FAQs

What is Mondor’s Cord or Mondor’s Disease?
Mondor’s Cord or Mondor’s /Disease is a spontaneous thrombophlebitis of the superficial veins of the breast, anterior chest wall, and abdomen. It occurs in 1 to 2 percent of breast augment patients, and is self limiting. It usually involves a vein extending from the inframammary breast crease to the upper abdomen. It looks and feels like a cord. It poses no danger of systemic embolization. It will resolve without treatment in several weeks. Warm compresses and non-steriodal anti-inflammatory agents can be used for symptomatic relief.

What is the “Rice Test”?
One of the most miscommunicated aspects of breast enlargement surgery between the patient and the surgeon is the size of the implant. Implants are based on cubic centimeters (cc). In order to perform the Rice Test, the patient purchases a sports bra the size she desires to wear. She then fills a plastic bag with rice and places it in the bra. The rice will mold to the contour of the breasts. Rice is added or removed until the desired size is achieved. The rice is then measured. One cup equals 250cc and two cups equals 500cc. It is wise to add 10 to 15% to the final figure to allow for the changes seen with surgery. Thus, if one liked the look achieved with 300cc of rice, then one should ask for a 330-345cc implant.

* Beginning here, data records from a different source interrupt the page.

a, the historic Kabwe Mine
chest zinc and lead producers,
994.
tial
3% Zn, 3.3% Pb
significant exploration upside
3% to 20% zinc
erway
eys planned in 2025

How do I pick an implant size?
One can use the rice test as described above. Another option is to use a zip-lock bag and water. One fills the bag with water and places it in the sports bra. Water is added or removed until the desired size is achieved. The water is measured in a measuring cup. One ounce of water is equal to 30cc of water. It is wise to add 10 to the final volume to allow for changes that take place after surgery.

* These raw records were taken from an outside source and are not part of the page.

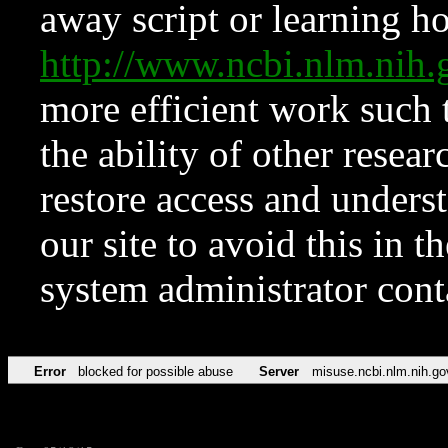
away script or learning how
http://www.ncbi.nlm.ni
more efficient work such 
the ability of other resear
restore access and underst
our site to avoid this in t
system administrator con
Error
blocked for possible abuse
Server
misuse.ncbi.nlm.nih.go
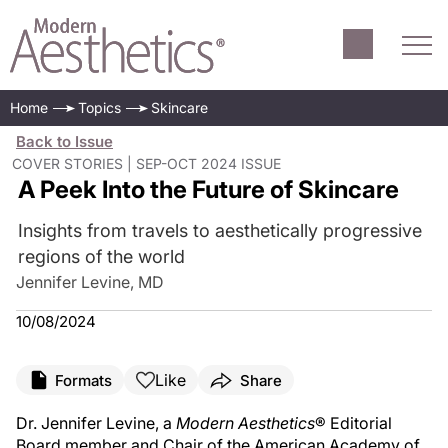
Home
Topics
Skincare
Back to Issue
COVER STORIES | SEP-OCT 2024 ISSUE
A Peek Into the Future of Skincare
Insights from travels to aesthetically progressive
regions of the world
Jennifer Levine, MD
10/08/2024
Like
Formats
Share
Dr. Jennifer Levine, a
Modern Aesthetics
® Editorial
Board member and Chair of the American Academy of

During the preop consultation, the patient can ‘try on’ different size implants by placing them in a sports bra. This is done in the doctor’s office with any style implant until the desired result is achieved.

Also, pictures can give a surgeon a rough estimate to the size implant desired. Lastly, the Allergan Bio-Dimensional Planning System uses measurements of the breast and chest wall to determine the ideal implant for one’s body contour.

How are saline implants filled?
After the incision is made, all air is removed from the implant and it is rolled up like a cigar. This breast implant augment fill kitsignificantly decreases the size of the implant, thus allowing the use of a smaller incision as compared to the incision used for a gel implant. It is then placed through the incision into the new breast pocket and unrolled. A silicone sleeve may be used to protect the implant during insertion. A hollow fill tube has been connected to the valve of the implant. The other end is connected to a syringe or Fill Kit. The syringe is then disconnected from the tube, filled with saline, reconnected to the tube, and the saline is injected into the implant. This step is repeated until the desired volume is achieved. This is considered an ‘open technique’ since the saline comes in contact with air. This may increase the risk of implant contamination or infection. The fill tube is removed from the implant and the valve is closed.

The Fill Kit technique is a ‘closed system’. The Fill Kit is connected directly to the saline bag with IV tubing and the kit has a special one way valve. This allows the saline to be injected directly from the saline bag into the implant without being exposed to air. This may have the theoretical benefit of decreasing the risk of implant contamination or infection.

What are the effects of pregnancy after breast augmentation?
The breasts will initially engorge or swell as they normally do with any pregnancy. They will become more firm as they fill with milk. The areola complex will also get larger and become darker. One may be able to visualize more vessels in the skin, especially veins, as well as stretch marks. Breast feeding may also contribute to these changes. After the pregnancy and/or breast feeding, the breasts will loose their volume. They may return to their pre-pregnancy state. However, if they loose a significant amount of volume, the breast tissue and skin may stretch and sag. This may make the implants also sag and rest too low on the chest wall. If the implants remain in their original position, then only the nipples and breast tissue may sag down over the implant. This causes the nipple to be too low in relation to the implant causing a ‘snoopy dog’ deformity. These situations may require either replacement with a larger implant or a breast lift procedure.